All evidence to date indicates that close contact with dead or sick birds is the principal source of human infection with the H5N1 virus. This is worsened by employing risky behaviour like slaughtering, defeathering, butchering and preparing infected birds for consumption. Exposure to chicken faeces and use of infected water bodies can also be a major source of infection.

At present, H5N1 avian influenza virus remains largely a disease of birds. Despite the infection of tens of millions of poultry over large geographical areas since mid-2003, fewer than 200 human cases have been laboratory confirmed. For reasons unknown, very few cases have been detected in presumed high-risk groups, such as commercial poultry workers, workers at live poultry markets, cullers, veterinarians, and health staff caring for patients without adequate protective equipment.

Treatment and vaccination for avian influenza virus

Bird flu symptoms are very similar to normal human influenza and the disease cannot be diagnosed from bird flu symptoms alone. An oral or throat swab is required to check for signs of the avian influenza virus. Human symptoms of bird flu include fever, cough, sore throat, muscle aches, headache and conjunctivitis. Avian influenza ultimately causes breathing difficulties, pneumonia and is potentially fatal.

There are two ways to protect people from the effects of a disease like avian flu: treat the symptoms of the disease after infection, or prevent infection in the first place. In the case of the flu, the prevention takes the form of bird flu vaccine, and the treatment the form of antiviral drugs.

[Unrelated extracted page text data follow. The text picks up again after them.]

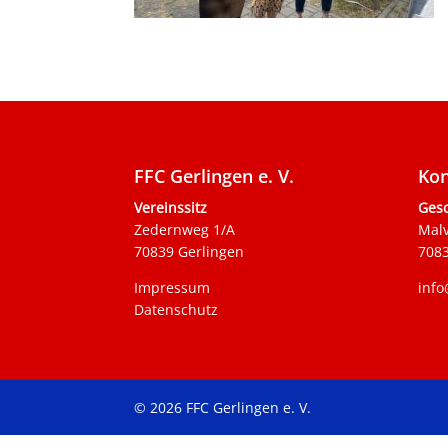
FFC Gerlingen e. V.
Kon
Vereinssitz
Gesc
Zedernweg 1/A
Mal
70839 Gerlingen
7083
Impressum
info
Datenschutz
© 2026 FFC Gerlingen e. V.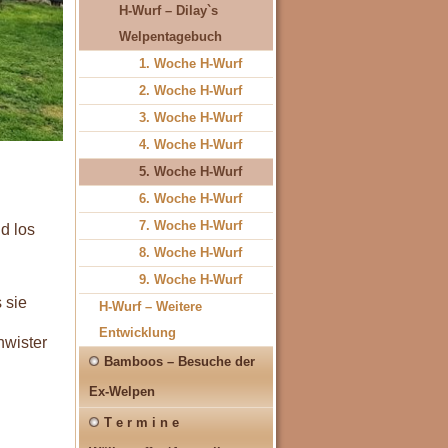
H-Wurf – Dilay`s
Welpentagebuch
1. Woche H-Wurf
2. Woche H-Wurf
3. Woche H-Wurf
4. Woche H-Wurf
5. Woche H-Wurf
6. Woche H-Wurf
7. Woche H-Wurf
d los
8. Woche H-Wurf
9. Woche H-Wurf
 sie
H-Wurf – Weitere
Entwicklung
hwister
Bamboos – Besuche der
Ex-Welpen
T e r m i n e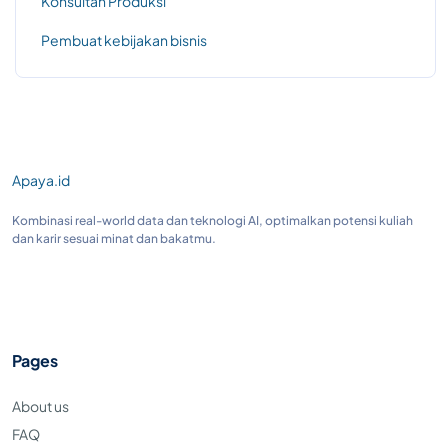
Konsultan Produksi
Pembuat kebijakan bisnis
Apaya.id
Kombinasi real-world data dan teknologi AI, optimalkan potensi kuliah
dan karir sesuai minat dan bakatmu.
Pages
About us
FAQ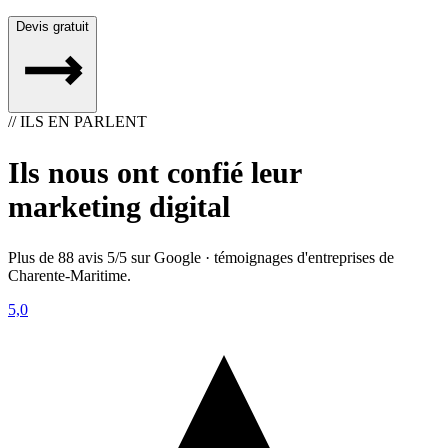
Devis gratuit
// ILS EN PARLENT
Ils nous ont confié leur
marketing digital
Plus de 88 avis 5/5 sur Google · témoignages d'entreprises de
Charente-Maritime.
5,0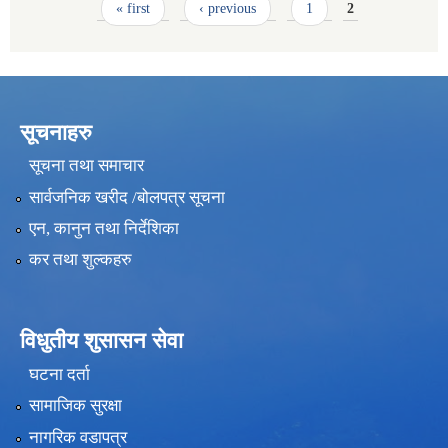
Pages
« first
‹ previous
1
2
सूचनाहरु
सूचना तथा समाचार
सार्वजनिक खरीद /बोलपत्र सूचना
एन, कानुन तथा निर्देशिका
कर तथा शुल्कहरु
विधुतीय शुसासन सेवा
घटना दर्ता
सामाजिक सुरक्षा
नागरिक वडापत्र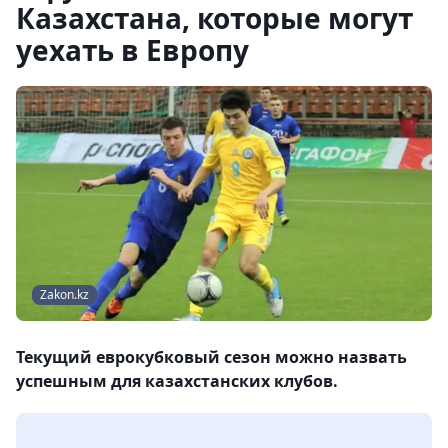
Казахстана, которые могут
уехать в Европу
Zakon.kz
Текущий еврокубковый сезон можно назвать
успешным для казахстанских клубов.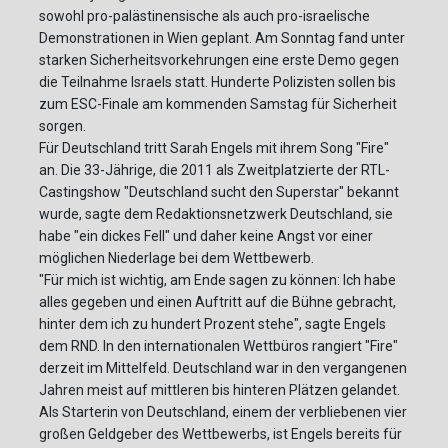
sowohl pro-palästinensische als auch pro-israelische
Demonstrationen in Wien geplant. Am Sonntag fand unter
starken Sicherheitsvorkehrungen eine erste Demo gegen
die Teilnahme Israels statt. Hunderte Polizisten sollen bis
zum ESC-Finale am kommenden Samstag für Sicherheit
sorgen.
Für Deutschland tritt Sarah Engels mit ihrem Song "Fire"
an. Die 33-Jährige, die 2011 als Zweitplatzierte der RTL-
Castingshow "Deutschland sucht den Superstar" bekannt
wurde, sagte dem Redaktionsnetzwerk Deutschland, sie
habe "ein dickes Fell" und daher keine Angst vor einer
möglichen Niederlage bei dem Wettbewerb.
"Für mich ist wichtig, am Ende sagen zu können: Ich habe
alles gegeben und einen Auftritt auf die Bühne gebracht,
hinter dem ich zu hundert Prozent stehe", sagte Engels
dem RND. In den internationalen Wettbüros rangiert "Fire"
derzeit im Mittelfeld. Deutschland war in den vergangenen
Jahren meist auf mittleren bis hinteren Plätzen gelandet.
Als Starterin von Deutschland, einem der verbliebenen vier
großen Geldgeber des Wettbewerbs, ist Engels bereits für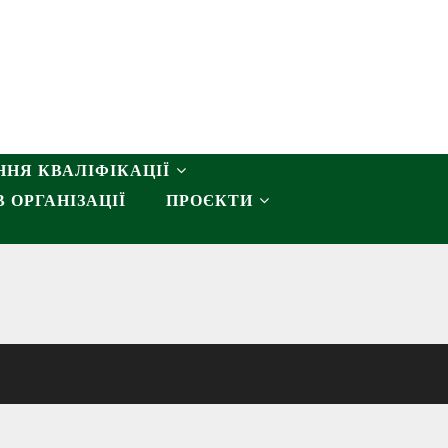
НЯ КВАЛІФІКАЦІЇ
 ОРГАНІЗАЦІЇ
ПРОЄКТИ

Bird flu vaccine causes the production of antibodies against a virus prior to being infected. When an immunized person is exposed to the flu virus, the antibodies generated in response to the vaccine readily attack the virus as it enters the body and prevents illness.

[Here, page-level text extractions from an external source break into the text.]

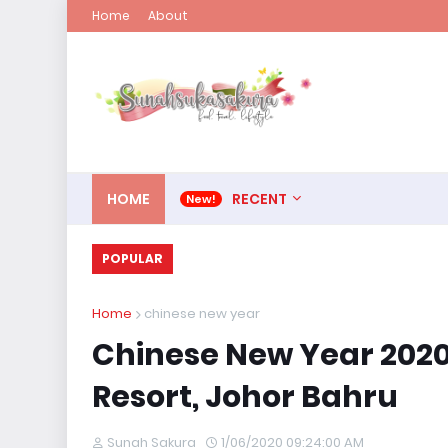
Home
About
HOME
RECENT
POPULAR
Home
chinese new year
Chinese New Year 2020 
Resort, Johor Bahru
Sunah Sakura
1/06/2020 09:24:00 AM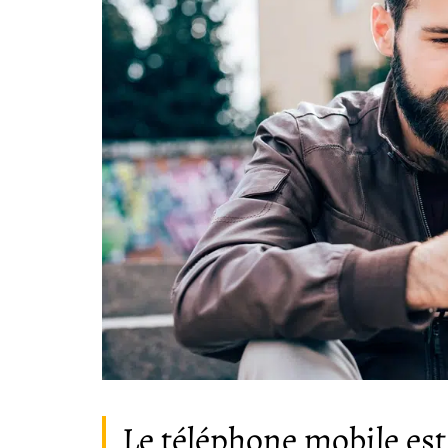
Le téléphone mobile est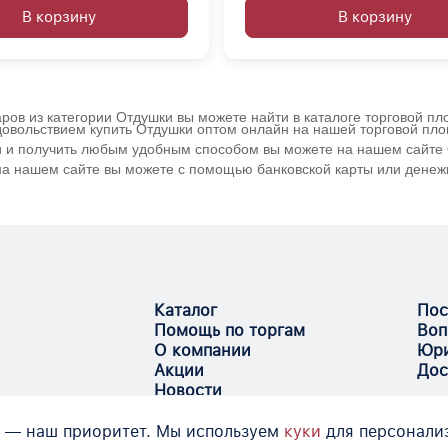
В корзину
В корзину
аров из категории Отдушки вы можете найти в каталоге торговой п
удовольствием купить Отдушки оптом онлайн на нашей торговой пл
ии и получить любым удобным способом вы можете на нашем сайте О
 на нашем сайте вы можете с помощью банковской карты или денеж
Каталог
Пос
Помощь по торгам
Воп
О компании
Юри
Акции
Дос
Новости
 — наш приоритет. Мы используем
куки
для персонали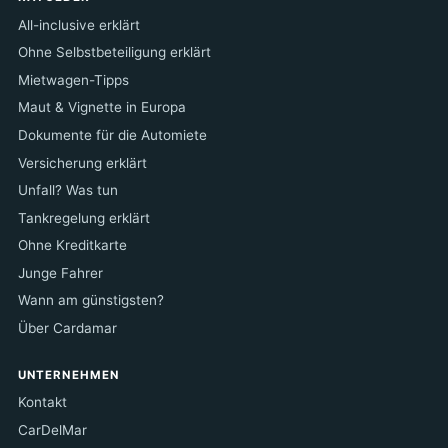
All-inclusive erklärt
Ohne Selbstbeteiligung erklärt
Mietwagen-Tipps
Maut & Vignette in Europa
Dokumente für die Automiete
Versicherung erklärt
Unfall? Was tun
Tankregelung erklärt
Ohne Kreditkarte
Junge Fahrer
Wann am günstigsten?
Über Cardamar
UNTERNEHMEN
Kontakt
CarDelMar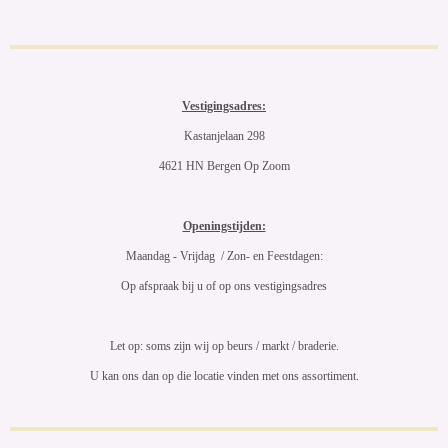
Vestigingsadres:
Kastanjelaan 298
4621 HN Bergen Op Zoom
Openingstijden:
Maandag - Vrijdag / Zon- en Feestdagen:
Op afspraak bij u of op ons vestigingsadres
Let op: soms zijn wij op beurs / markt / braderie.
U kan ons dan op die locatie vinden met ons assortiment.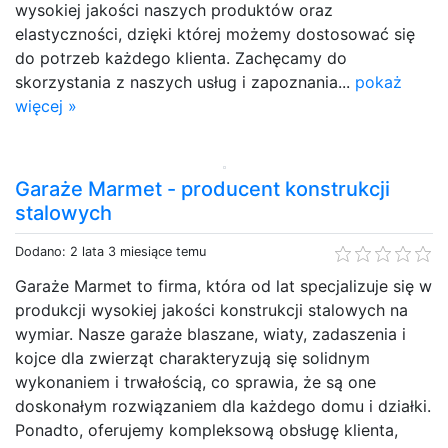
wysokiej jakości naszych produktów oraz
elastyczności, dzięki której możemy dostosować się
do potrzeb każdego klienta. Zachęcamy do
skorzystania z naszych usług i zapoznania...
pokaż
więcej »
Garaże Marmet - producent konstrukcji
stalowych
Dodano: 2 lata 3 miesiące temu
Garaże Marmet to firma, która od lat specjalizuje się w
produkcji wysokiej jakości konstrukcji stalowych na
wymiar. Nasze garaże blaszane, wiaty, zadaszenia i
kojce dla zwierząt charakteryzują się solidnym
wykonaniem i trwałością, co sprawia, że są one
doskonałym rozwiązaniem dla każdego domu i działki.
Ponadto, oferujemy kompleksową obsługę klienta,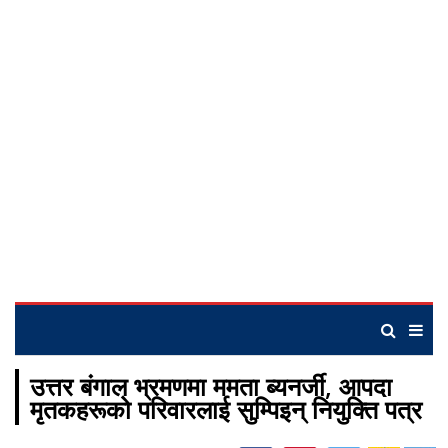
उत्तर बंगाल भ्रमणमा ममता ब्यनर्जी, आपदा
मृतकहरूको परिवारलाई सुम्पिइन् नियुक्ति पत्र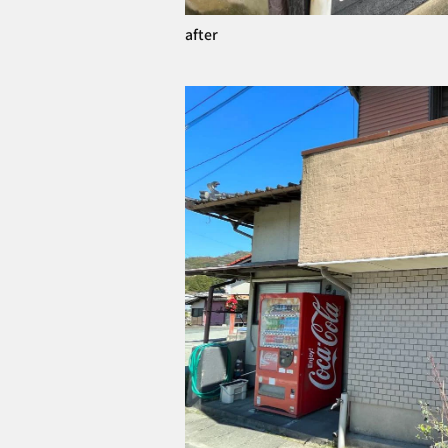
after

But, as avian flu is not a disease that is generally passed directly from one person to another, a bird flu vaccine would be of limited use. However, getting a flu shot keeps you from getting sick.

On the other hand, antiviral drugs work by reducing the ability of the virus to replicate, once a person is already infected. Antiviral drugs like oseltamivir and zanamivir work to block the flu virus from escaping an infected cell and spreading further. This helps to ease flu symptoms and reduce the duration of the illness.

But, the antiviral drug must be taken within 48 hours of the onset of disease. However, there is growing concern now that extensive use of drugs can result in gene mutation of the viruses causing resistance to existing medication.

There are four antiviral drugs on the market currently – oseltamivir and zanamivir which are neuraminidase inhibitors – and amantadine and rimantadine, which are called adamantine drugs. Both amantadine and rimantadine are older drugs that new influenzas are more likely to have developed a resistance to.

Tamiflu to treat bird flu Evidence suggests that some antiviral drugs, notably oseltamivir, can reduce the duration of viral replication and improve prospects of survival, provided this bird flu treatment is administered within 48 hours following symptom onset. However, clinical data on the effectiveness of oseltamivir is limited. In suspected cases, Tamiflu should be prescribed as bird flu treatment as soon as possible to maximize its therapeutic benefits. However, given the significant mortality currently associated with H5N1 infection and evidence of prolonged viral replication in this disease, administration of the drug should also be considered in patients presenting later in the course of illness. The recommended dose of oseltamivir for bird flu treatment, in adults and adolescents 13 years of age and older, is 150mg per day, given as 75mg twice a day for five days. Oseltamivir is not indicated for the treatment of children younger than one year of age.

Oseltamivir can be used as a treatment when someone is sick and as a preventive to keep people who have likely been infected, from getting sick.

If the duration of viral replication is prolonged, clinicians should consider increasing the duration of treatment from seven to ten days. In cases of severe infection, clinicians may need to consider increasing the recommended daily dose or the duration of treatment. However it must be noted that doses above 300mg per day are associated with increased side effects.